### Task details
Could you set down exactly the lines in the records below between the line holding "email photographer (164, 2075)" and the line holding "О нас (544, 99)", inclusive?
= Beginning of Section =
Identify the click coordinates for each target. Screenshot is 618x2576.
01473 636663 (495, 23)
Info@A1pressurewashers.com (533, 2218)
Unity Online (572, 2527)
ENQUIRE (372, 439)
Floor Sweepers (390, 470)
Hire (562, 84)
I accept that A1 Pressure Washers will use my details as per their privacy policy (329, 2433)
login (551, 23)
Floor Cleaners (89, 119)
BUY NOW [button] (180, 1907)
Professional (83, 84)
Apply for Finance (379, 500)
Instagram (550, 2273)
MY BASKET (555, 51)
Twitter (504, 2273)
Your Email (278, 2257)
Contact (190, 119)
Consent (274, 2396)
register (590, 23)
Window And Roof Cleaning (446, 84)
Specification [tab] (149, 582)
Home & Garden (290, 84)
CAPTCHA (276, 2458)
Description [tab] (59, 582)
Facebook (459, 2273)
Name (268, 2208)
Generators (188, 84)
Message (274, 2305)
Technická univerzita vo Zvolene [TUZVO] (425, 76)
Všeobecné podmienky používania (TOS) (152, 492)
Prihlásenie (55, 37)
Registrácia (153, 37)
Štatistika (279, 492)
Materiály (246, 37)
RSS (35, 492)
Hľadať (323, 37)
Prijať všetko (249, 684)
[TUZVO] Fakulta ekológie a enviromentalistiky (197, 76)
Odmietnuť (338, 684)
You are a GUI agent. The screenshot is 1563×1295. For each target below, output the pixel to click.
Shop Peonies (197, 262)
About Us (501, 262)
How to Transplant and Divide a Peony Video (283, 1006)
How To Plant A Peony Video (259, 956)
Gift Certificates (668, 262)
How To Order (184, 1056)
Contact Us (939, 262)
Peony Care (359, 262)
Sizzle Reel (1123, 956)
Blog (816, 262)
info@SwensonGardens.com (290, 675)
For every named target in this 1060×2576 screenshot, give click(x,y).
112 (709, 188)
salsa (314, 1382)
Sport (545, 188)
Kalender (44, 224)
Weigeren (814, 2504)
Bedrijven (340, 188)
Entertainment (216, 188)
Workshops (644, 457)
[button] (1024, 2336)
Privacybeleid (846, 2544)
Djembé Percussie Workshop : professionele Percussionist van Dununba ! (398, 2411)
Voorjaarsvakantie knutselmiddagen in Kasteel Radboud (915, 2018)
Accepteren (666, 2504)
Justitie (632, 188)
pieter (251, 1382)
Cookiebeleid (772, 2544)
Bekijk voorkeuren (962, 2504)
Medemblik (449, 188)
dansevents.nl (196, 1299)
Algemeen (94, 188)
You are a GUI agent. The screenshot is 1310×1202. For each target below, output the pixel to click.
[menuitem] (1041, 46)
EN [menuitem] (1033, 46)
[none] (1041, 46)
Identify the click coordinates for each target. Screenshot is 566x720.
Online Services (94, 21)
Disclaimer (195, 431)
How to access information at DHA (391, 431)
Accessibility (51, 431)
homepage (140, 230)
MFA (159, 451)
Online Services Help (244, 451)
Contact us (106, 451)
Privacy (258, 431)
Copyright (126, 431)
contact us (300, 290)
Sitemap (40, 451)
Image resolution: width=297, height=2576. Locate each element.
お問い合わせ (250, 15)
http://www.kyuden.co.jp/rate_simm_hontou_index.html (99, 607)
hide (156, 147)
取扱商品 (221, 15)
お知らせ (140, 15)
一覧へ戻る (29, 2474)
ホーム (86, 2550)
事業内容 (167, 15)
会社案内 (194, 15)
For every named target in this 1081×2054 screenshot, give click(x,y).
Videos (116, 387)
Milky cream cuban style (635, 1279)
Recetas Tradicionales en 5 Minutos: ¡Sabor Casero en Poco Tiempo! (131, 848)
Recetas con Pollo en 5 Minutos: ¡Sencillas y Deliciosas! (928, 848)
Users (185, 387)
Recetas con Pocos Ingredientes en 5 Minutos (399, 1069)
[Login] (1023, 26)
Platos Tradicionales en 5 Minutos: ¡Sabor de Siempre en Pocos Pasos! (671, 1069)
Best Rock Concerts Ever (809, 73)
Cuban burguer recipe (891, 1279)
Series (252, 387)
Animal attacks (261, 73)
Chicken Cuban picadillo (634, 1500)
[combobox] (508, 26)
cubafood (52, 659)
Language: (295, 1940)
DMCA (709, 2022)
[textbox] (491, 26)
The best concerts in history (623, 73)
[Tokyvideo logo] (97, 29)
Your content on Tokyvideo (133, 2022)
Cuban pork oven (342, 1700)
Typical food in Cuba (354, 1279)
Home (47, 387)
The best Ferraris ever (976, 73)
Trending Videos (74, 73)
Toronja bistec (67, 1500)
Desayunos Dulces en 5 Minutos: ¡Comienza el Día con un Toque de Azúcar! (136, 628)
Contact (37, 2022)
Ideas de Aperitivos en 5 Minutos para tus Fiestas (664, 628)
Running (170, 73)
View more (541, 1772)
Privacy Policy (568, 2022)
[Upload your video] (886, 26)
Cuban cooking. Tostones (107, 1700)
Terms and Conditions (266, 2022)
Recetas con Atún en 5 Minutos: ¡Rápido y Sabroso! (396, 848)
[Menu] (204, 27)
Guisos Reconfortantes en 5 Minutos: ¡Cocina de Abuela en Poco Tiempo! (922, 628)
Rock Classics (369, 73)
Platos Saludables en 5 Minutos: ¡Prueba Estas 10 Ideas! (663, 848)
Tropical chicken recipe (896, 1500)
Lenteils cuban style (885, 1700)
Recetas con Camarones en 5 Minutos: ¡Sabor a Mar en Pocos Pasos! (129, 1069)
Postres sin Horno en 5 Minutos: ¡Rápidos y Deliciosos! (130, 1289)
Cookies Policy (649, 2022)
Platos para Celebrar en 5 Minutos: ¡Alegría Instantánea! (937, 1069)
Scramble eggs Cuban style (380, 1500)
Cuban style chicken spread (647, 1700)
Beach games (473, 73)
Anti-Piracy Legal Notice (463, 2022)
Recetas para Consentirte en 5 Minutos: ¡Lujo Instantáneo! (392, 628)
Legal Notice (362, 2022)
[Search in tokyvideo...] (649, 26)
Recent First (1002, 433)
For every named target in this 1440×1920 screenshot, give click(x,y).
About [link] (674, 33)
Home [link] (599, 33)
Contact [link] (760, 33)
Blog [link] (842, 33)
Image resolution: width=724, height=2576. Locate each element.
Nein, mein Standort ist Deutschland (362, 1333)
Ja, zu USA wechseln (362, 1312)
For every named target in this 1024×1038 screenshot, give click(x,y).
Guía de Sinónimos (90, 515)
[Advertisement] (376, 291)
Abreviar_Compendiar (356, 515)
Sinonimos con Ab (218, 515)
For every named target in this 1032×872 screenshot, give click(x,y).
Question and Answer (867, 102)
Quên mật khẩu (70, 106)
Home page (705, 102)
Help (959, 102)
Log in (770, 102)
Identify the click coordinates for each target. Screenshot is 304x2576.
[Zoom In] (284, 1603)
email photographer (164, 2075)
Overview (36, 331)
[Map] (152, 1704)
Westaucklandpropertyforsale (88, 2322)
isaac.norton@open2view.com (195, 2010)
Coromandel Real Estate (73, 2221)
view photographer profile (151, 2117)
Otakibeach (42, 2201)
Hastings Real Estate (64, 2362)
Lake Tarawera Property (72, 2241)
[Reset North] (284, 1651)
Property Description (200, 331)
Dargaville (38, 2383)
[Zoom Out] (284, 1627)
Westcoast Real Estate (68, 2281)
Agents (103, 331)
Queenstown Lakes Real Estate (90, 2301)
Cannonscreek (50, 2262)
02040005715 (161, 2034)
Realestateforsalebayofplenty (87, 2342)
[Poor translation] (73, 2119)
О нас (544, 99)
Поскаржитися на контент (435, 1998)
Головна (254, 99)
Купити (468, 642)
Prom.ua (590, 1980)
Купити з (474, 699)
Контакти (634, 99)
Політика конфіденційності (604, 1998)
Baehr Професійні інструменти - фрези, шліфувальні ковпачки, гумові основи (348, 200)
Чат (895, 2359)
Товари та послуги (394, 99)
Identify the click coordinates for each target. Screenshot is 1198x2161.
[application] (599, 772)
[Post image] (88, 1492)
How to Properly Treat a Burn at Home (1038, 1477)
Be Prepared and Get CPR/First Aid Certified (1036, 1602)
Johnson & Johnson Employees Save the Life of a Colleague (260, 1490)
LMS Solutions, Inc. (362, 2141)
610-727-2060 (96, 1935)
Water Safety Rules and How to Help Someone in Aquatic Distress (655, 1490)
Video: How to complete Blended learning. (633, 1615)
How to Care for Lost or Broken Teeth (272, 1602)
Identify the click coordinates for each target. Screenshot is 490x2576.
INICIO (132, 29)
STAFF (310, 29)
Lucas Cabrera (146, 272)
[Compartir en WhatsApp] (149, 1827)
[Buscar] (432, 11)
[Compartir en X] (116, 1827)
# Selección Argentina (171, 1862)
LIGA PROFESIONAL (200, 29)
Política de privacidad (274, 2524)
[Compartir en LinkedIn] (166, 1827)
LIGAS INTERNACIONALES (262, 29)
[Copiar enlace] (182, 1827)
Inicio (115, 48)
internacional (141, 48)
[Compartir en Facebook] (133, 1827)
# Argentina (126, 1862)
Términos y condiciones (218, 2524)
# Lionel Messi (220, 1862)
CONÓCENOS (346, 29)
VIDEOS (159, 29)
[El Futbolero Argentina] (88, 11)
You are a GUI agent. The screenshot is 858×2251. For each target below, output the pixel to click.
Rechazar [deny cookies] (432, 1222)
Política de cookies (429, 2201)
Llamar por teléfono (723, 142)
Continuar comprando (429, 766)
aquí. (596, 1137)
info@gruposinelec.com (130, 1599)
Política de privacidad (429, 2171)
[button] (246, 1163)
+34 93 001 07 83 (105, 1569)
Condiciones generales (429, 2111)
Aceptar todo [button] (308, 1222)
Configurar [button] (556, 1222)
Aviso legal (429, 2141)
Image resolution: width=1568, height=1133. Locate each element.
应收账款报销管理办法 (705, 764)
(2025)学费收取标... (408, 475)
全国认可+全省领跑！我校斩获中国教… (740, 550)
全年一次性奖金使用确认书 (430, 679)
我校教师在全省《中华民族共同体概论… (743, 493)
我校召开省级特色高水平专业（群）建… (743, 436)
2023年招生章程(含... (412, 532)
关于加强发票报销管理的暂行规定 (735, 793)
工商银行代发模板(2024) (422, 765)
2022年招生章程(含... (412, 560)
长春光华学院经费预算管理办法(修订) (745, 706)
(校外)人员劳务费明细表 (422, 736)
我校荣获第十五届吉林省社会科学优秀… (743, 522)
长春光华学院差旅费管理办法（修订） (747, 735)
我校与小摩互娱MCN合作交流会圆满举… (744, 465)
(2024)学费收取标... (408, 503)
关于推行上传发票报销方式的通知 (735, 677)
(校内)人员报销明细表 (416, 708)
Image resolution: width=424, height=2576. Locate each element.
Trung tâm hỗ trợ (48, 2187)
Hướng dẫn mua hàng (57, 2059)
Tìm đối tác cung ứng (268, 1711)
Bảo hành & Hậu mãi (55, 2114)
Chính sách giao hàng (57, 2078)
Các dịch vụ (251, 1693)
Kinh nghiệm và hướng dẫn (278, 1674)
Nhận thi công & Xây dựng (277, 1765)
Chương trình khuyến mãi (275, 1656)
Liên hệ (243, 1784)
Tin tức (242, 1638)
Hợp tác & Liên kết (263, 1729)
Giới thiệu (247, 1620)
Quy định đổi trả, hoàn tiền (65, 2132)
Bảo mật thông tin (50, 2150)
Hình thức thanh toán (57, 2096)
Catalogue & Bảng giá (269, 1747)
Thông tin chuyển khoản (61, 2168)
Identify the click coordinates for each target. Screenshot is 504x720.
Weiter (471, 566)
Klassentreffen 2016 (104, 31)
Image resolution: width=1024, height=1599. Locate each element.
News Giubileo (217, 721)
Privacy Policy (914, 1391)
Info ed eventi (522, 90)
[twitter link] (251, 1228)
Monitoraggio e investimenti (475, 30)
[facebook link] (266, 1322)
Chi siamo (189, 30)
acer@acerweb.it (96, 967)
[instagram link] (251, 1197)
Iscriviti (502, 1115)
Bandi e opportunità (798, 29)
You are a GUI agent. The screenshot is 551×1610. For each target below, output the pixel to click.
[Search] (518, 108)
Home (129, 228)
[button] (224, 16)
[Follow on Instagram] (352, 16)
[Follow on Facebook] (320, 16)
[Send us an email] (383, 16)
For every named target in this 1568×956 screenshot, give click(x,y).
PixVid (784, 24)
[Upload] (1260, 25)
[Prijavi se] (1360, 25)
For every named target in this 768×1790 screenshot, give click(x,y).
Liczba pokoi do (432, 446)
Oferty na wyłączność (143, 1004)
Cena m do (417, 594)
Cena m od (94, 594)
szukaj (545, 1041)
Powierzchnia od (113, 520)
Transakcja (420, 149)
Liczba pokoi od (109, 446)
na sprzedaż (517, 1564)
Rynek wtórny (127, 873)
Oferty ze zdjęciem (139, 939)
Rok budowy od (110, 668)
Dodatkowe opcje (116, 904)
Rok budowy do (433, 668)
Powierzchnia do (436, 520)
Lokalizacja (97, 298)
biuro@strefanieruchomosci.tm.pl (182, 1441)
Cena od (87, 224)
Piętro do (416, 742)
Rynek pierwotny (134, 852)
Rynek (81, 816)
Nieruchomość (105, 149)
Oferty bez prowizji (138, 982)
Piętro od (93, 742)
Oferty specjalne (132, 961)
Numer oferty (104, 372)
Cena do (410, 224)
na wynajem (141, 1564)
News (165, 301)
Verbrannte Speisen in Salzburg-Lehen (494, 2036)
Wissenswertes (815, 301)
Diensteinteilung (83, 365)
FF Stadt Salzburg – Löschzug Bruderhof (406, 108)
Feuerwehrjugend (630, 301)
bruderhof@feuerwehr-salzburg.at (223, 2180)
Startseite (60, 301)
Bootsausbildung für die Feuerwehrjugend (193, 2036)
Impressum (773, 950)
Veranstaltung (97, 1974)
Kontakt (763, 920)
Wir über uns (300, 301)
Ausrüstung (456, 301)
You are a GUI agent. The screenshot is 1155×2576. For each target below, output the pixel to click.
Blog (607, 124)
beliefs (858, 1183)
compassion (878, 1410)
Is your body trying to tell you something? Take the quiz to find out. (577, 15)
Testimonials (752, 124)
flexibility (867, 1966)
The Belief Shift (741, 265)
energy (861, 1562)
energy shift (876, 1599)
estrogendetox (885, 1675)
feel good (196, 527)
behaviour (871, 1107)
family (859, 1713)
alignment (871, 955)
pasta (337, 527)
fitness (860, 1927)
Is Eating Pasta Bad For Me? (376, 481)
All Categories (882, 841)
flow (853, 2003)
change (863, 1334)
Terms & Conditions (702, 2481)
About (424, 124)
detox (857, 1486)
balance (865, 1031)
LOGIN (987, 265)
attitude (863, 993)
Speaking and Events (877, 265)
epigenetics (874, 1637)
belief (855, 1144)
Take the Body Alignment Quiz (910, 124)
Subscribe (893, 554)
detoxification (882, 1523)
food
= End of Section =
### Solved exercise
email photographer (164, 2075)
Overview (36, 331)
[Map] (152, 1704)
Westaucklandpropertyforsale (88, 2322)
isaac.norton@open2view.com (195, 2010)
Coromandel Real Estate (73, 2221)
view photographer profile (151, 2117)
Otakibeach (42, 2201)
Hastings Real Estate (64, 2362)
Lake Tarawera Property (72, 2241)
[Reset North] (284, 1651)
Property Description (200, 331)
Dargaville (38, 2383)
[Zoom Out] (284, 1627)
Westcoast Real Estate (68, 2281)
Agents (103, 331)
Queenstown Lakes Real Estate (90, 2301)
Cannonscreek (50, 2262)
02040005715 (161, 2034)
Realestateforsalebayofplenty (87, 2342)
[Poor translation] (73, 2119)
О нас (544, 99)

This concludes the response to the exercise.